2. Comprehensive Input Validation in sessionReadRecord

Beyond the immediate patch, review all data type handling paths in sessionReadRecord for similar issues:

• Validate eType early: Ensure eType corresponds to a valid SQLite data type before proceeding.
• Centralize bounds checking: Refactor common bounds-checking logic into helper functions to avoid code duplication.
• Audit variable-length data handling: Verify that all code paths incrementing pIn->iNext (e.g., for varints, strings, blobs) include overflow checks.

3. Fuzzing and Sanitizer-Enabled Testing

The vulnerability was discovered via fuzzing with AddressSanitizer. To prevent regressions:

• Integrate continuous fuzzing: Use tools like libFuzzer or AFL++ with corpus sets covering edge cases (e.g., minimal changesets, malformed headers).
• Enable runtime sanitizers: Build SQLite with -fsanitize=address,undefined in CI pipelines to catch memory errors and undefined behavior.
• Extend sessionfuzz tests: Add test cases that explicitly validate bounds checks for all data types.

4. Handling CVEs and Public Disclosure

While SQLite’s policy is not to participate in the CVE system, users and downstream projects should:

• Monitor official channels: Track SQLite’s fossil repository and mailing lists for security updates.
• Apply patches promptly: The fix is available in commit 0e4e7a05c4204b47. Merge this into custom builds or wait for official amalgamation updates.
• Consider independent CVE assignment: If organizational policies require CVEs, reporters can request one via MITRE or CVE Numbering Authorities (CNAs).
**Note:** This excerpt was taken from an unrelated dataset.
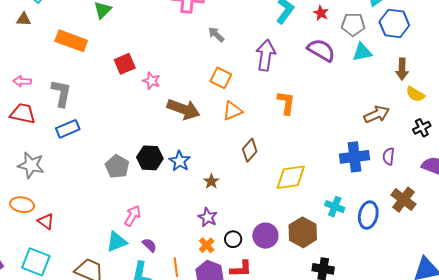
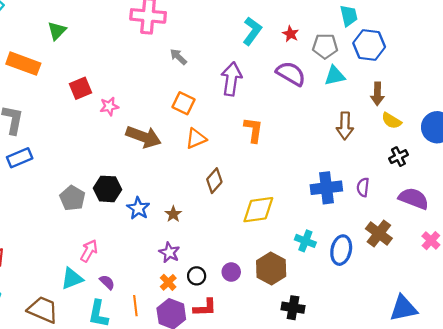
pink star: (151, 81) -> (109, 106), turned -30
brown arrow: (377, 114) -> (345, 126), moved, turned 115
blue star: (180, 161) -> (138, 208), moved
purple circle: (265, 236) -> (231, 272), size x0.7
Developer Action Plan: Mitigation and Defense-in-Depth

1. Apply the Patch

   • For custom SQLite builds: Backport the fix to the sessionReadRecord function.
   • For official amalgamation builds: Update to a version including commit 0e4e7a05c4204b47.

2. Harden the Session Extension

   • Validate eType exhaustively: Before processing any value, ensure eType is within the set of valid SQLite data types.
   • Add redundancy checks: After incrementing pIn->iNext, assert that it does not exceed pIn->nData.
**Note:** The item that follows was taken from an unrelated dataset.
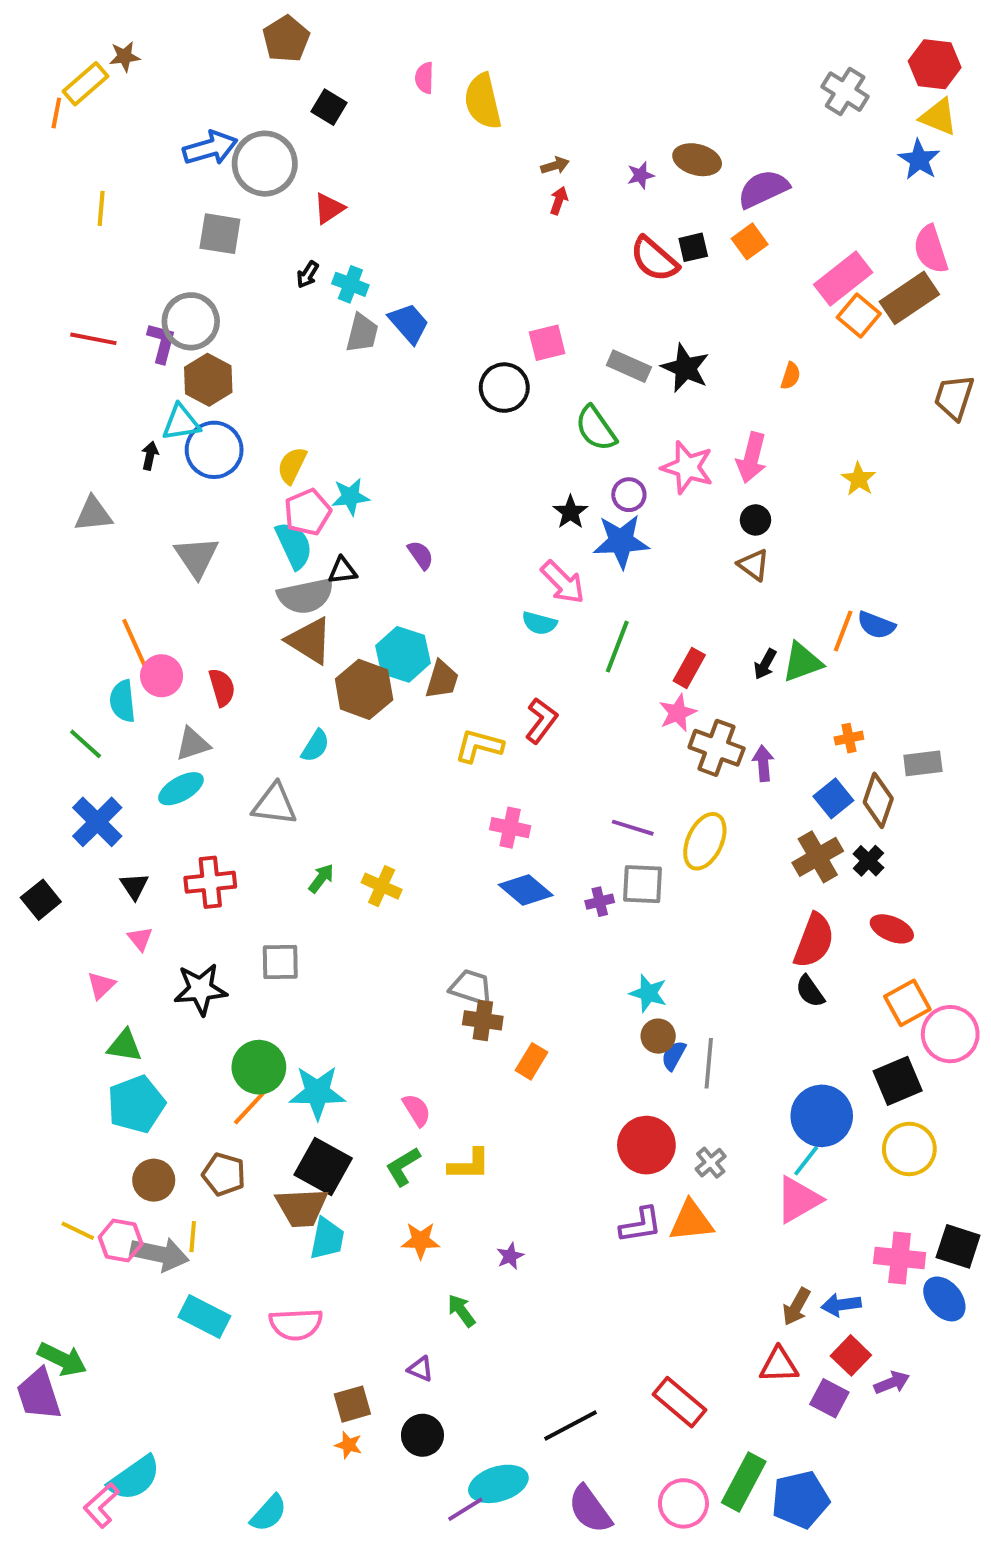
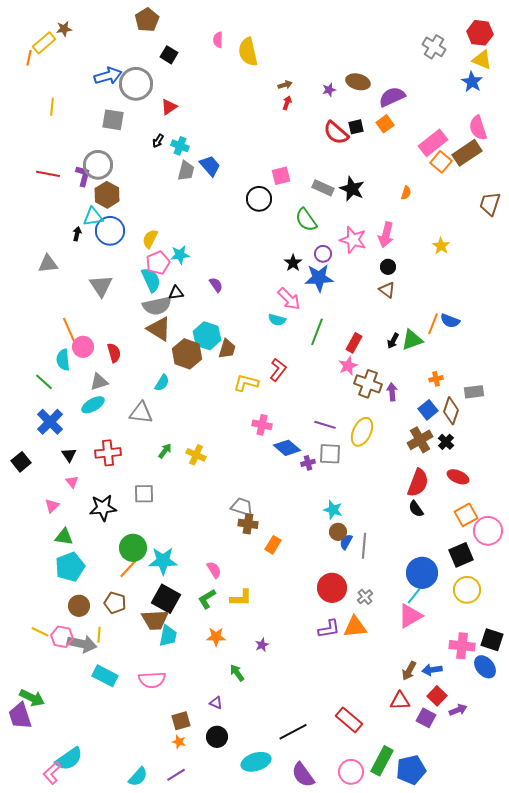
blue diamond: (526, 890) -> (287, 448), moved
purple line: (465, 1509) -> (176, 775), moved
3. Enhance Fuzzing Coverage

   • Seed corpus expansion: Include test cases with:
     • Extremely short input buffers.
     • Invalid eType bytes.
     • Mismatched column counts and data types.
   • Differential fuzzing: Compare the behavior of patched and unpatched builds to detect regressions.

4. Deploy Runtime Protections

   • Enable SQLITE_DEBUG: Use SQLite’s internal sanity checks (sqlite3_memdebug_pending(), etc.) in debug builds.
   • Leverage hardware features: On supported platforms, enable memory tagging (ARM MTE, x86 CET) to detect out-of-bounds accesses.
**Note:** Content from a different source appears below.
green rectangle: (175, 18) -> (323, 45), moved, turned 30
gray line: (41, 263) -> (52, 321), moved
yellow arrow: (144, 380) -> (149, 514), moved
End-User Recommendations: Safe Handling of Changesets

1. Validate Changesets Before Application

   • Use sqlite3changeset_validate() to check structural integrity before applying changesets from untrusted sources.

2. Isolate Session Extension Usage

   • Restrict use of sqlite3session APIs to trusted inputs or within sandboxed environments.

3. Monitor for Updates

   • Subscribe to SQLite’s RSS feed or fossil repository notifications for real-time security updates.

This comprehensive approach addresses not only the immediate buffer overflow but also systemic issues in input validation and testing practices, reducing the likelihood of similar vulnerabilities in the future.